Существует несколько определений понятия «притча». ПРИТЧА (слав. притъка - «случай», «происшествие») - иносказание, образный рассказ, часто употребляемый в Библии и Евангелии для изложения веро­учительных истин. В отличие от басни притча не содержит прямого наставления, морали. Слушатель сам должен их вывести. Поэтому свои притчи Христос обычно заканчивал восклицанием: «Имеющий уши слышать да слышит!» ПРИТЧА - малый дидактико-аллегорический литературный жанр, заключающий в себе моральное или религиозное поучение (глубинную премудрость). В ряде своих модификаций близка басне.

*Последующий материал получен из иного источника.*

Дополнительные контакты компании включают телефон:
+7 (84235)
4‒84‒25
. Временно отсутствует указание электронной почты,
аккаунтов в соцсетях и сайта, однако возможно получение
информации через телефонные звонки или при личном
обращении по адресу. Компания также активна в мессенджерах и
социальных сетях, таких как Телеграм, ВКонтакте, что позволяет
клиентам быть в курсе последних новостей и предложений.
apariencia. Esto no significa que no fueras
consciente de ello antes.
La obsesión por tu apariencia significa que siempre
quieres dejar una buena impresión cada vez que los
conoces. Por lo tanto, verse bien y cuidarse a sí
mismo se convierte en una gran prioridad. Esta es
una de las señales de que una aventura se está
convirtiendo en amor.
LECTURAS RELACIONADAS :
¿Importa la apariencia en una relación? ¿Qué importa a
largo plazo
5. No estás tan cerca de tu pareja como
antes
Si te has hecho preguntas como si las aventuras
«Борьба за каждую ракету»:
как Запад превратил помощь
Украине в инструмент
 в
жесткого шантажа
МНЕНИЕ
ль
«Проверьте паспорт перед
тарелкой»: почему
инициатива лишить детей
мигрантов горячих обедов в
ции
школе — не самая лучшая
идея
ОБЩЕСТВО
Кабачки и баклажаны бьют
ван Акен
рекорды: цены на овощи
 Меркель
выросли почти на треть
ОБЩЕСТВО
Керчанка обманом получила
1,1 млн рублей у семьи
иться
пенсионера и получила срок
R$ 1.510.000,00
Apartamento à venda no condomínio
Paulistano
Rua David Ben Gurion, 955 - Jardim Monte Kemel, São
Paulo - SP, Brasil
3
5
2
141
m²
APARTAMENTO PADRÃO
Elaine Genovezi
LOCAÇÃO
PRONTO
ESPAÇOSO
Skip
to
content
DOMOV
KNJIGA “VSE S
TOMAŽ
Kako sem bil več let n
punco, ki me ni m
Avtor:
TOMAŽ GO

Универсальное явление в мировом фольклоре и литературе (например, притчи Евангелий, в том числе о блудном сыне).
Легенды и притчи всегда играли важную роль в истории человечества, и до сегодняшнего дня они остаются для нас прекрасным и эффективным средством развития, обучения и общения. Красота притчи заключается в том, что она не делит человеческий ум на вопрос и ответ. Она просто дает людям намек на то, каким все должно быть. Притчи - это косвенные указания, намеки, которые проникают в сердца подобно семенам. В определенное время или сезон они прорастут и дадут всходы.
Сказки, мифы, легенды, былины, сказы, бытовые истории, сказки-загадки, сюжетные анекдоты, притчи меньше обращались к разуму, к ясной логике, а больше к интуиции и фантазии. Люди использовали истории как средство воспитательного воздействия. С их помощью в сознании людей закреплялись нравственные ценности, моральные устои, правила поведения. С древних времен истории были средством народной психотерапии, которое врачевало душевные раны.
Метафора всегда индивидуальна. Метафоры проникают в область бессознательного, активизируют потенциальные возможности человека и представляют собой не жесткое указание, не директиву - они только лишь намекают, направляют, наставляют, воспринимаются не посредством выводов и умозаключений, а непосредственно, чувственно, образно: мы сначала воспринимаем метафору, а потом ищем объяснение.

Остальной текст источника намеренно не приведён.